Viral infection presents the cell with large amounts of foreign DNA. In the case of Adenovirus infection, the viral genome is protected at the 5’ end with a covalently attached terminal protein. We are currently interested in indentifying cellular proteins that facilitate removal of this terminal protein, thereby enabling end-joining of viral genomes and limiting Adenovirus replication.

We are also interested in recognition of viral genomes by antiviral proteins of the APOBEC family of cytidine deaminases. We have recently discovered that AAV is potently inhibited by APOBEC family members 3A and 3B, in a mechanism separable from the deaminase activity of these proteins. The small genome size and simplicity of AAV makes it an attractive model system to study the deaminase-independent antiviral activity of APOBEC proteins.

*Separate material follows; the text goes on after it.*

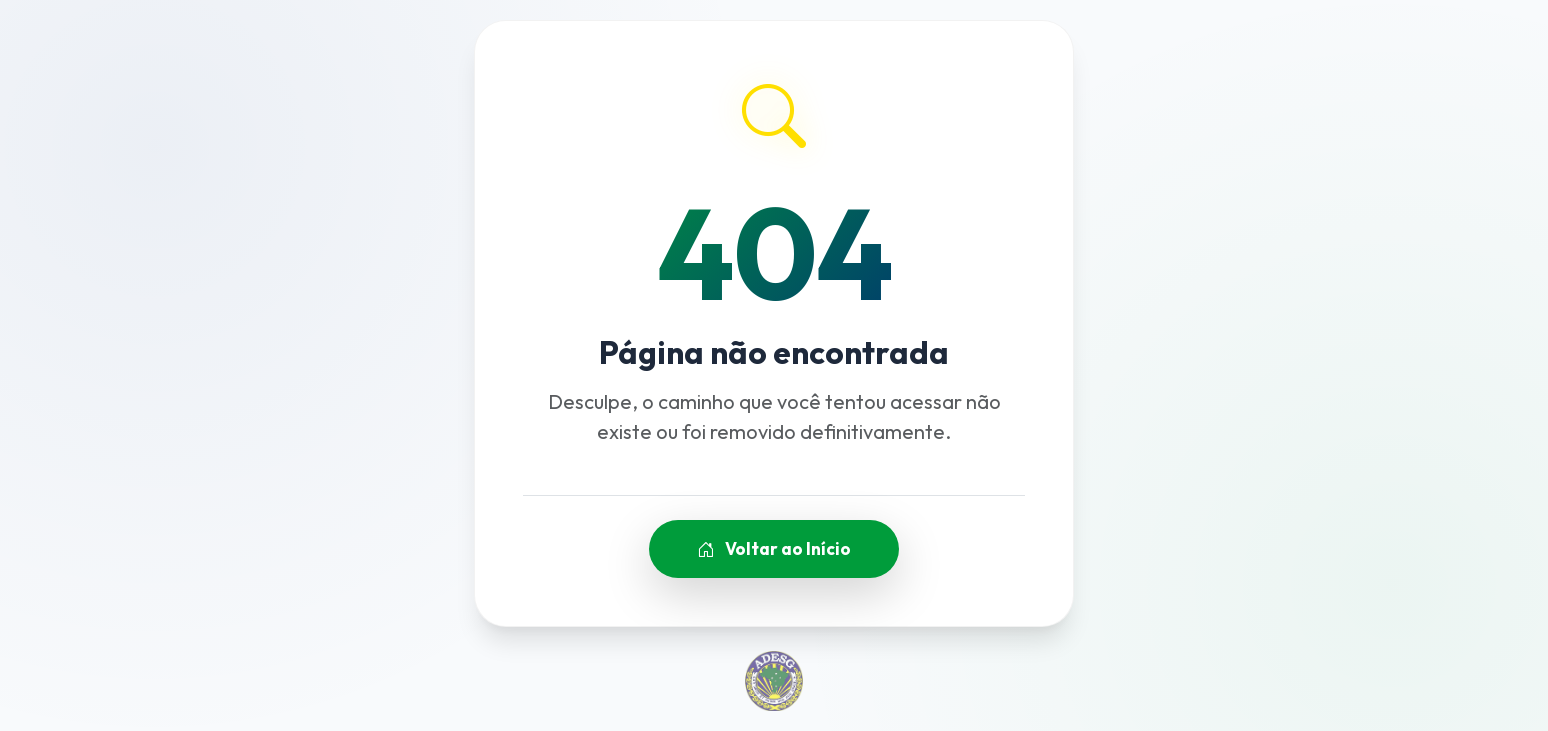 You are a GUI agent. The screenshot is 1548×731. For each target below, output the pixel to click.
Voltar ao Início (774, 548)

During infection, viruses must manipulate the cellular environment to create favorable conditions for their own replication. This often involves targeting restrictive host factors for proteasome-mediated degradation. We are employing tandem mass spectroscopy approaches to identify novel substrates for viral ubiquitin ligases. We are specifically interested in targets of the HSV-1 immediate early protein ICP0 and the E1B55K/E4orf6 complex of Adenovirus.

From the discovery of transformation and splicing to the role of p53, viruses have historically revealed key players in fundamental cellular processes. In addition to studying basic virology, our lab is particularly interested in using viruses to explore basic processes of cell biology. We have used Adenovirus mutants to explore the role of the Mre11 complex in sensing damaged DNA and we are currently using HSV-1 to study the significance of ubiquitination in DNA damage response signaling and transcriptional repression.